In 1846, two xenophobic nations, the United States and Mexico, went to war over a border dispute. The war yielded more than 500,000 square miles of new territory to the victorious United States. Texas, California and the New Mexico Territory (now Arizona and New Mexico) were added, nearly doubling the size of the United States, while reducing Mexico’s territory by two-fifths. Veteran journalist Joseph Wheelan narrates in splendid detail the history of what he calls “the modern war” in American history. Most Americans celebrated the war as a moral victory over a backward nation, but the defeat left Mexico with a wounded national pride and a heightened distrust of the United States.

Intervention!: The United States and the Mexican Revolution, 1913-1917

by John S.D. Eisenhower

Historian John S.D. Eisenhower, grandson of the former president, tells the story of President Woodrow Wilson’s fateful decision to intervene in the Mexican Revolution in 1913. Wilson ordered a force of 1,200 marines to seize Veracruz and put a stop to arms shipments from Cuba. Surprisingly, one of the few Mexican leaders who did not denounce the intervention was Pancho Villa. In 1916, however, when Villa and his 500-member army raided the border town of Columbus, N.M.—leaving seven Americans dead— Wilson ordered an expedition into Mexico to capture Villa. Within a few months, the forces had to withdraw. Wilson had learned the hard way that Mexican politics and border disputes were not easily resolved.

Cutting for Sign: One Man’s Journey Along the U.S.-Mexican Border

by William Langewiesche

Commercial pilot and Atlantic Monthly correspondent William Langewiesche explores a 1,951-mile border that is neither marked by natural barrier nor physical construct, but nonetheless remains “the most potent political demarcation of our time.” Langewiesche documents the way the border works. In response to an American living in Mexico who advocates open borders, he says, “The boundary acts as a filter crossed by the energetic and the brave. If the border is a myth, it is a useful one.” In haunting detail he tells the story of the border through the eyes of undocumented workers, border guards, environmental activists, drug enforcement officers, Mexican human rights advocates and American ranchers.
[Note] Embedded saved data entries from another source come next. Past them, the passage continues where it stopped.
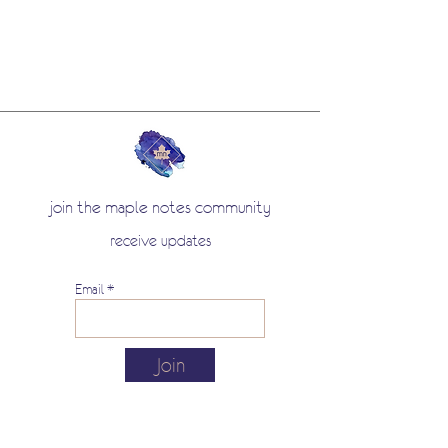
join the maple notes community
receive updates
Email
Join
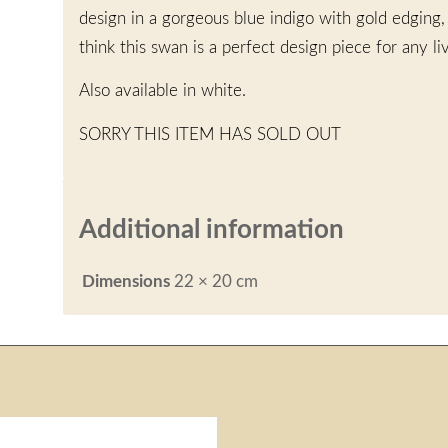
design in a gorgeous blue indigo with gold edging
think this swan is a perfect design piece for any l
Also available in white.
SORRY THIS ITEM HAS SOLD OUT
Additional information
Dimensions
22 × 20 cm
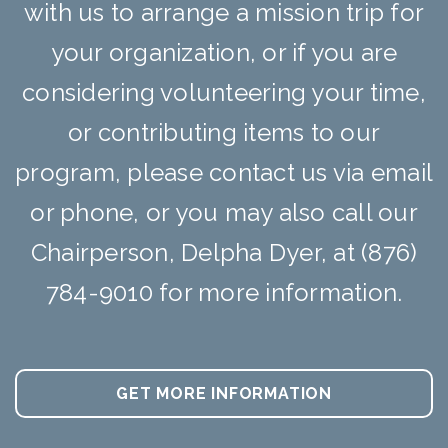
with us to arrange a mission trip for
your organization, or if you are
considering volunteering your time,
or contributing items to our
program, please contact us via email
or phone, or you may also call our
Chairperson, Delpha Dyer, at (876)
784-9010 for more information.
GET MORE INFORMATION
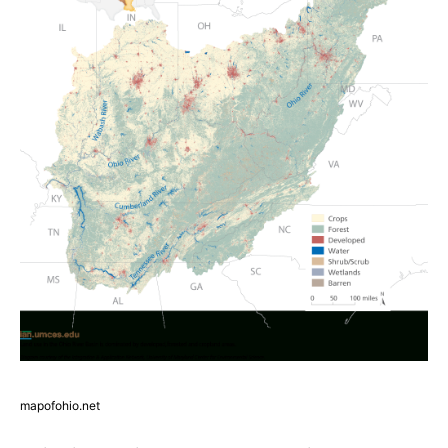
mapofohio.net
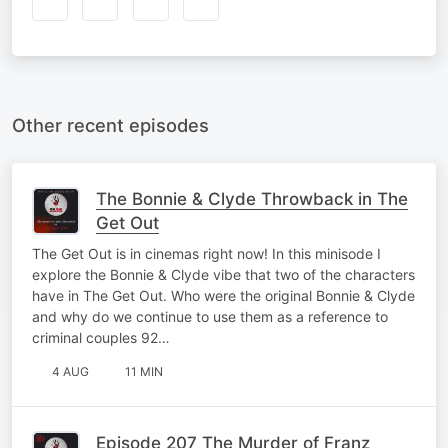
Other recent episodes
The Bonnie & Clyde Throwback in The
Get Out
The Get Out is in cinemas right now! In this minisode I
explore the Bonnie & Clyde vibe that two of the characters
have in The Get Out. Who were the original Bonnie & Clyde
and why do we continue to use them as a reference to
criminal couples 92…
4 AUG
11 MIN
Episode 207 The Murder of Franz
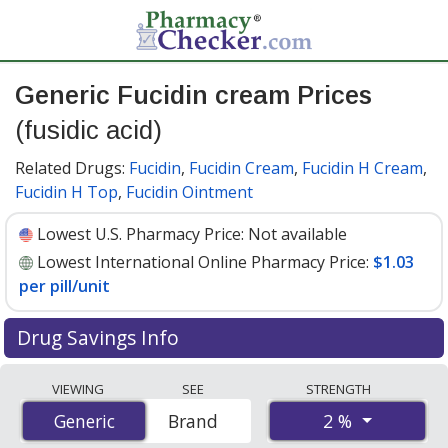
Generic Fucidin cream Prices
(fusidic acid)
Related Drugs:
Fucidin
,
Fucidin Cream
,
Fucidin H Cream
,
Fucidin H Top
,
Fucidin Ointment
Lowest U.S. Pharmacy Price:
Not available
Lowest International Online Pharmacy Price:
$1.03
per pill/unit
Drug Savings Info
Compare generic Fucidin cream (fusidic acid) prices
VIEWING
SEE
STRENGTH
from accredited international online pharmacies, U.S.
2 %
Generic
Generic
Brand
mail-order pharmacies, and discount coupon programs.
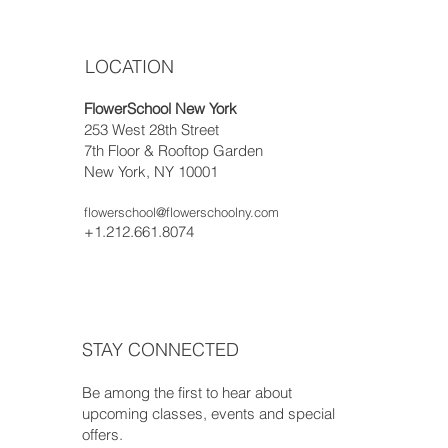
LOCATION
FlowerSchool New York
253 West 28th Street
7th Floor & Rooftop Garden
New York, NY 10001
flowerschool@flowerschoolny.com
+1.212.661.8074
STAY CONNECTED
Be among the first to hear about
upcoming classes, events and special
offers.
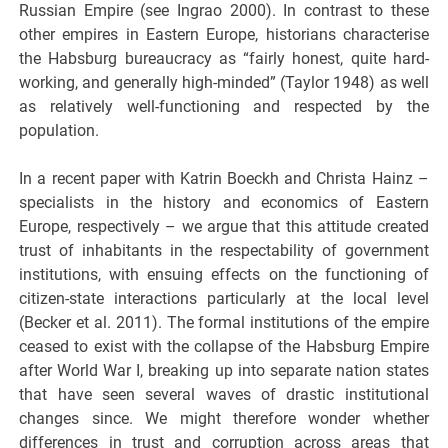
Russian Empire (see Ingrao 2000). In contrast to these
other empires in Eastern Europe, historians characterise
the Habsburg bureaucracy as “fairly honest, quite hard-
working, and generally high-minded” (Taylor 1948) as well
as relatively well-functioning and respected by the
population.
In a recent paper with Katrin Boeckh and Christa Hainz –
specialists in the history and economics of Eastern
Europe, respectively – we argue that this attitude created
trust of inhabitants in the respectability of government
institutions, with ensuing effects on the functioning of
citizen-state interactions particularly at the local level
(Becker et al. 2011). The formal institutions of the empire
ceased to exist with the collapse of the Habsburg Empire
after World War I, breaking up into separate nation states
that have seen several waves of drastic institutional
changes since. We might therefore wonder whether
differences in trust and corruption across areas that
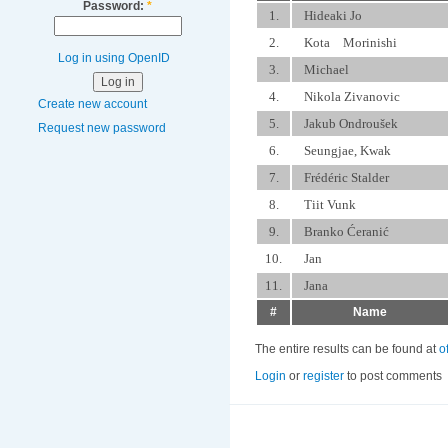
Password:
*
1.
Hideaki Jo
2.
Kota Morinishi
Log in using OpenID
3.
Michael
4.
Nikola Zivanovic
Create new account
5.
Jakub Ondroušek
Request new password
6.
Seungjae, Kwak
7.
Frédéric Stalder
8.
Tiit Vunk
9.
Branko Ćeranić
10.
Jan
11.
Jana
#
Name
The entire results can be found at
o
Login
or
register
to post comments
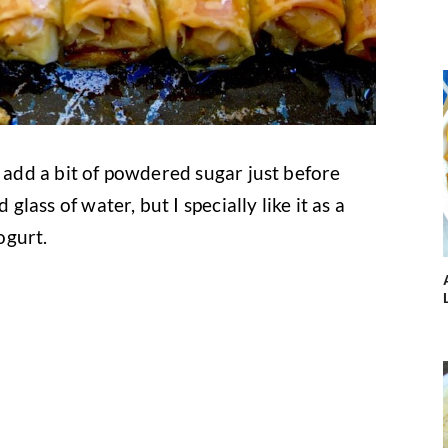
n add a bit of powdered sugar just before
 glass of water, but I specially like it as a
ogurt.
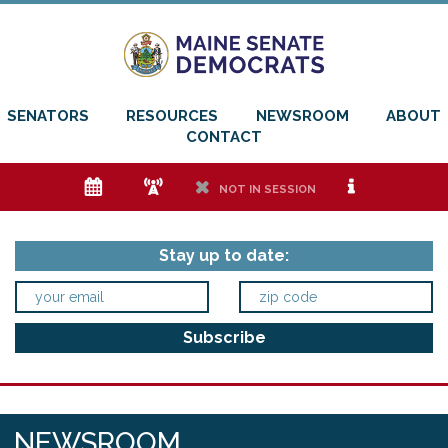
SENATORS
RESOURCES
NEWSROOM
ABOUT
CONTACT
e
f
h
i
NOT IN SESSION
Stay up to date:
NEWSROOM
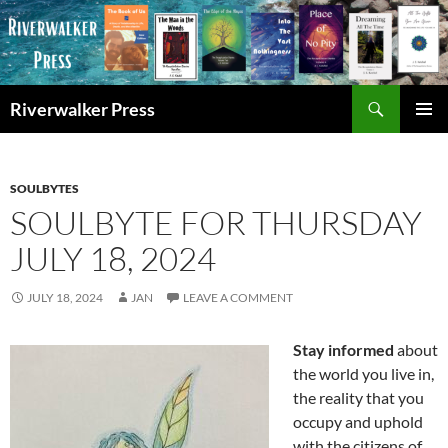
Skip
to
content
Search
Riverwalker Press
PRIMAR
MENU
SOULBYTES
SOULBYTE FOR THURSDAY
JULY 18, 2024
JULY 18, 2024
JAN
LEAVE A COMMENT
Stay informed
about
the world you live in,
the reality that you
occupy and uphold
with the citizens of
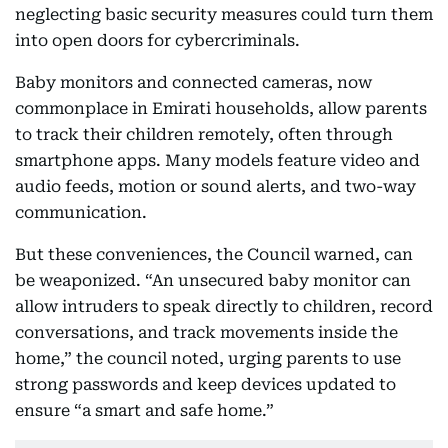
neglecting basic security measures could turn them
into open doors for cybercriminals.
Baby monitors and connected cameras, now
commonplace in Emirati households, allow parents
to track their children remotely, often through
smartphone apps. Many models feature video and
audio feeds, motion or sound alerts, and two-way
communication.
But these conveniences, the Council warned, can
be weaponized. “An unsecured baby monitor can
allow intruders to speak directly to children, record
conversations, and track movements inside the
home,” the council noted, urging parents to use
strong passwords and keep devices updated to
ensure “a smart and safe home.”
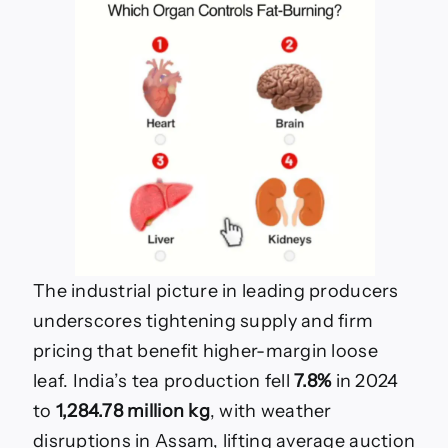
The industrial picture in leading producers
underscores tightening supply and firm
pricing that benefit higher-margin loose
leaf. India’s tea production fell
7.8%
in 2024
to
1,284.78 million kg
, with weather
disruptions in Assam, lifting average auction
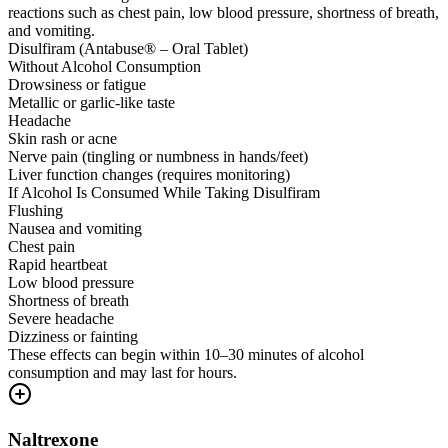
reactions such as chest pain, low blood pressure, shortness of breath,
and vomiting.
Disulfiram (Antabuse® – Oral Tablet)
Without Alcohol Consumption
Drowsiness or fatigue
Metallic or garlic-like taste
Headache
Skin rash or acne
Nerve pain (tingling or numbness in hands/feet)
Liver function changes (requires monitoring)
If Alcohol Is Consumed While Taking Disulfiram
Flushing
Nausea and vomiting
Chest pain
Rapid heartbeat
Low blood pressure
Shortness of breath
Severe headache
Dizziness or fainting
These effects can begin within 10–30 minutes of alcohol
consumption and may last for hours.
Naltrexone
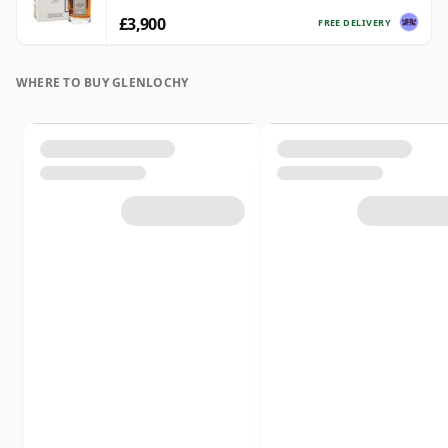
£3,900
FREE DELIVERY
WHERE TO BUY GLENLOCHY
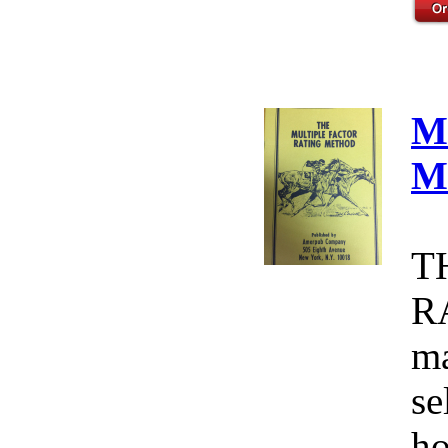
M
M
T
R
ma
se
ho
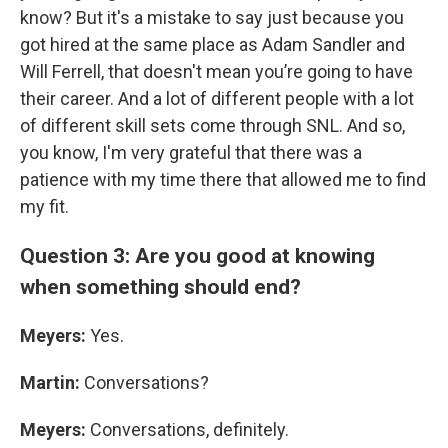
know? But it's a mistake to say just because you
got hired at the same place as Adam Sandler and
Will Ferrell, that doesn't mean you’re going to have
their career. And a lot of different people with a lot
of different skill sets come through SNL. And so,
you know, I'm very grateful that there was a
patience with my time there that allowed me to find
my fit.
Question 3: Are you good at knowing
when something should end?
Meyers:
Yes.
Martin:
Conversations?
Meyers:
Conversations, definitely.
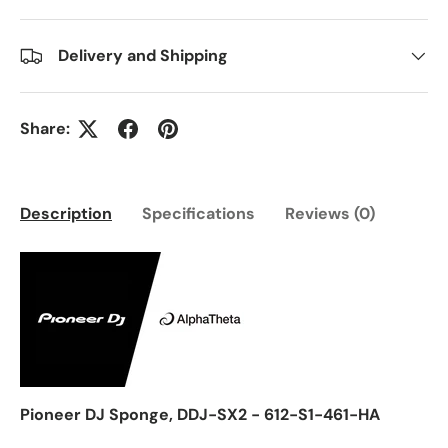
Delivery and Shipping
Share:
Description
Specifications
Reviews (0)
Pioneer DJ Sponge, DDJ-SX2 - 612-S1-461-HA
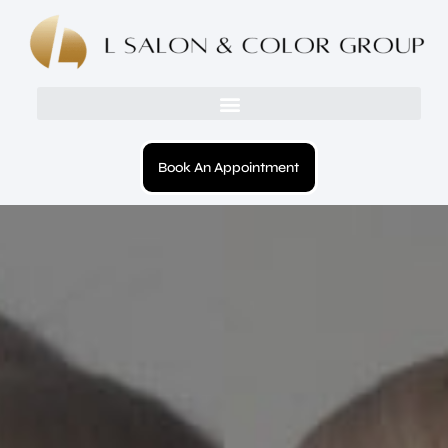
Book An Appointment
The U.S. and Mexico: The Bear and the Porcupine

by Jeffrey Davidow

Former U.S. Ambassador to Mexico under President George W. Bush, Jeffrey Davidow offers a highly readable memoir of his years there. Having coined the term “the bear [United States] and the porcupine [Mexico],” he finds ignorance and arrogance on both sides. At the beginning of their administrations, Bush and Mexican President Vincente Fox believed that issues dividing their two countries could be resolved. While Bush believed that Reagan’s immigration amnesty in 1986 had failed, he hoped that progress could be made on other issues. Davidow observes that both presidents were “committed to action. Both were naïve and…[unaware] of the limits of their power.”